## Task directions
In the data below, find the line that contains "Piment d’Espelette (une pincée)" and the line that contains "základní funkčnosti webových stránek". Copy both, plus every line between them, exactly.

(Saved entries)
::::::::::

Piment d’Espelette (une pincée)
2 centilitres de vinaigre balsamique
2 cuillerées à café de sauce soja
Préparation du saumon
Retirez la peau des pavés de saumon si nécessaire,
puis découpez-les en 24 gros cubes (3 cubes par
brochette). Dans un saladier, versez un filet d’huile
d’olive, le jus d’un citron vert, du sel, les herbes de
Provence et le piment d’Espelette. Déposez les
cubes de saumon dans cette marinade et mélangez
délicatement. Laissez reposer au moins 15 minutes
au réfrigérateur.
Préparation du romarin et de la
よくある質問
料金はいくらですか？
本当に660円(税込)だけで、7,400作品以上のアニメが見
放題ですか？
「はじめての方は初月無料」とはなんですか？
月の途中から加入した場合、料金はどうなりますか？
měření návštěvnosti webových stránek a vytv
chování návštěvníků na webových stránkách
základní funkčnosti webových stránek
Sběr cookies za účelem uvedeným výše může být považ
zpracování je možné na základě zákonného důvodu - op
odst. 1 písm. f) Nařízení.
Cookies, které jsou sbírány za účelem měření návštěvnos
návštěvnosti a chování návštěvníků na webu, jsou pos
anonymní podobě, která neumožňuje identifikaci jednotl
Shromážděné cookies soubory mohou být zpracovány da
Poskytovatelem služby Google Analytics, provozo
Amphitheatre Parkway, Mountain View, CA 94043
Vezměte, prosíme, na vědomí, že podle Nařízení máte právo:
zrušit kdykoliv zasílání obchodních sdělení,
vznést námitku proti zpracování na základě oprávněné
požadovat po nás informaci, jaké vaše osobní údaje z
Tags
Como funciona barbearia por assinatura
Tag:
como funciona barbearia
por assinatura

::::::::::

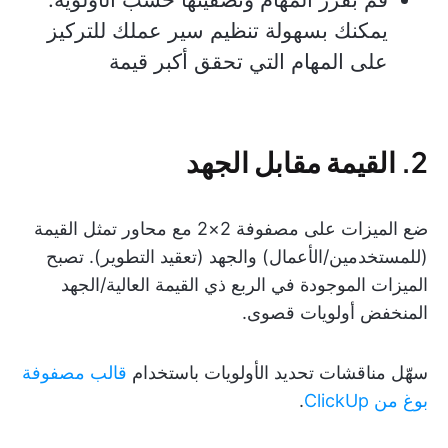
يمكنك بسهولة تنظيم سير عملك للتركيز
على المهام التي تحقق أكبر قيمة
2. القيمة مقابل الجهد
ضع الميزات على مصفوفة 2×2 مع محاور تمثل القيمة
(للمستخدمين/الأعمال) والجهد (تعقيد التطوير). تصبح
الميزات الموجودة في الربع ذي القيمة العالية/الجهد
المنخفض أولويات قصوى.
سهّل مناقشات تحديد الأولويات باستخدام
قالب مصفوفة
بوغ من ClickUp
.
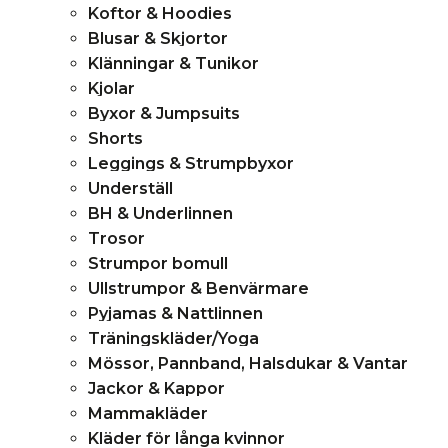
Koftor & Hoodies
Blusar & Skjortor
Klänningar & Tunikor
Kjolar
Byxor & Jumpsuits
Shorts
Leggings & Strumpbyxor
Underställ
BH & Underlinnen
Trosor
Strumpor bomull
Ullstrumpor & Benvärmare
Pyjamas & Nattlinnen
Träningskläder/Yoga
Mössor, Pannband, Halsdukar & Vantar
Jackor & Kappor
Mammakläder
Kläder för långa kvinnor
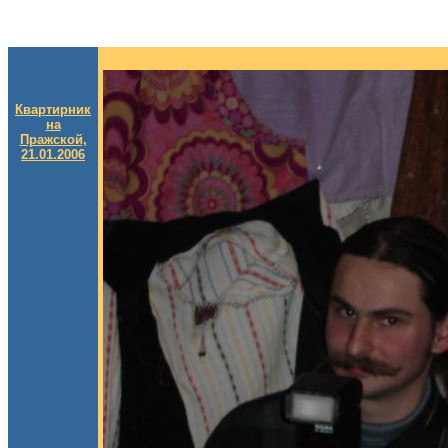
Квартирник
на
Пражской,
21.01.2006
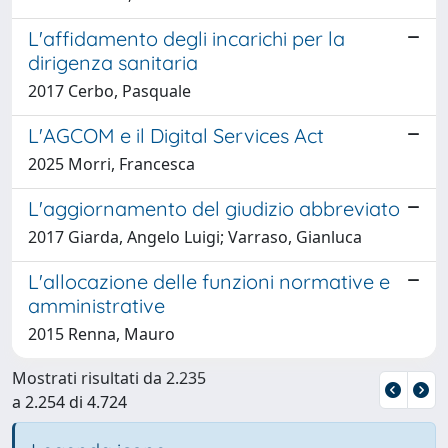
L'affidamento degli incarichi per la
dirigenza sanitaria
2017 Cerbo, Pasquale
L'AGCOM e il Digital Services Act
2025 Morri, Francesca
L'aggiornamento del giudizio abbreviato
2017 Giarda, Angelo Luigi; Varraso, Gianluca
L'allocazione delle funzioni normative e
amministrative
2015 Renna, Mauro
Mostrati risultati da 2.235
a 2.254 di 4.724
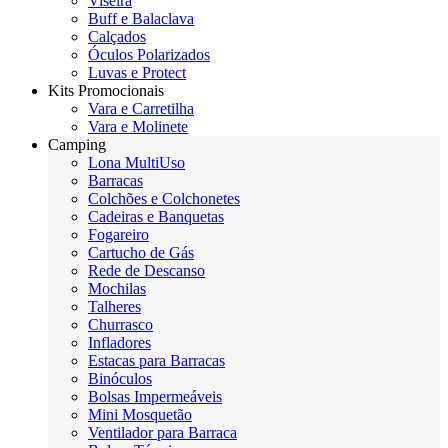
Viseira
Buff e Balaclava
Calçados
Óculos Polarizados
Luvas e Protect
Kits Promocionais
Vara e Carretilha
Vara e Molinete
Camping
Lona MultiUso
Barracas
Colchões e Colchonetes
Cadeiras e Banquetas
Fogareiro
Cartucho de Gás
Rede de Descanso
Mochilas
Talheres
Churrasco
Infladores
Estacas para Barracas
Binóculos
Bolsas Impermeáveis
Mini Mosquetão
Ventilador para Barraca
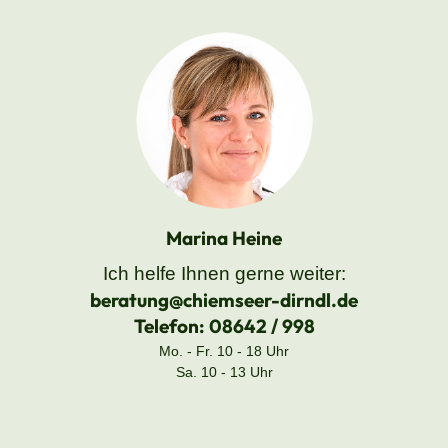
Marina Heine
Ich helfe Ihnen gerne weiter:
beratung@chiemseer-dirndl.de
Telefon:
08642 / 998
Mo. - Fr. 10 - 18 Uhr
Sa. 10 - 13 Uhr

::::::::::

## Output for this task
Piment d’Espelette (une pincée)
2 centilitres de vinaigre balsamique
2 cuillerées à café de sauce soja
Préparation du saumon
Retirez la peau des pavés de saumon si nécessaire,
puis découpez-les en 24 gros cubes (3 cubes par
brochette). Dans un saladier, versez un filet d’huile
d’olive, le jus d’un citron vert, du sel, les herbes de
Provence et le piment d’Espelette. Déposez les
cubes de saumon dans cette marinade et mélangez
délicatement. Laissez reposer au moins 15 minutes
au réfrigérateur.
Préparation du romarin et de la
よくある質問
料金はいくらですか？
本当に660円(税込)だけで、7,400作品以上のアニメが見
放題ですか？
「はじめての方は初月無料」とはなんですか？
月の途中から加入した場合、料金はどうなりますか？
měření návštěvnosti webových stránek a vytv
chování návštěvníků na webových stránkách
základní funkčnosti webových stránek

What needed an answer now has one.